В самом использовании сталинской высотки в качестве образа мистического моста между землей и небом, отчасти рукотворного, отчасти волшебного, не было ничего радикально инновационного. Павел Кузнецов, бывший лидер символистского художественного объединения «Голубая роза», удивительным образом умудрившийся сохранить абсолютно символистскую грамматику высказывания, вписавшись при этом в советский художественный бомонд, с начала 1950-х по середину 1960-х написал целую серию полотен, на которых сталинская высотка на заднем плане давала именно этот набор смыслов, будучи сопоставлена с сугубо мирским и бытовым наполнением первого плана. А наполнением этим могли быть как цветы на подоконнике, так и – гораздо чаще – строительные площадки с фигурками людей, техникой и общим ощущением порядка, смутно проступающего сквозь видимый хаос: не правда ли, удивительное совпадение со сценой из «Катка и скрипки»?

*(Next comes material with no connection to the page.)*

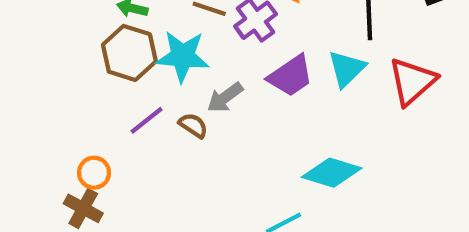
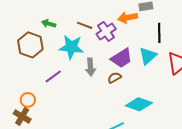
brown hexagon: (129, 53) -> (30, 45), moved
gray arrow: (225, 97) -> (90, 67), turned -60
brown semicircle: (193, 125) -> (114, 78), moved, turned -64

Собственно, высотка появляется в «Катке и скрипке» и раньше, неявным образом организуя пространство в сцене конфликта между Сергеем и Сашей. Эта сцена целиком построена на символических вертикалях, подчеркнутых нарочито зауженным пространством хозяйственного двора. С самого начала осью, вокруг которой завязывается действие, становится непрерывно льющаяся из крана струя воды. Эта вертикаль подхватывается двумя свисающими с неподвижной арочной сварной конструкции крюками строительных кранов, непонятно, как и зачем оказавшимися на своих позициях, поскольку никакой роли, кроме сугубо декоративной или символической, они там выполнять не могут. Но камера берет обоих героев чуть снизу, так что арка образует над ними некую ажурную имитацию небесного свода, и краны не могут не вызывать ассоциаций с подъемной силой. Кранов два – большой и маленький, и они строго соответствуют позициям героев, большого и маленького, по обе стороны от водной вертикали. А на заднем плане кадр замыкает высотка: единственная вертикаль, доходящая от земли до неба.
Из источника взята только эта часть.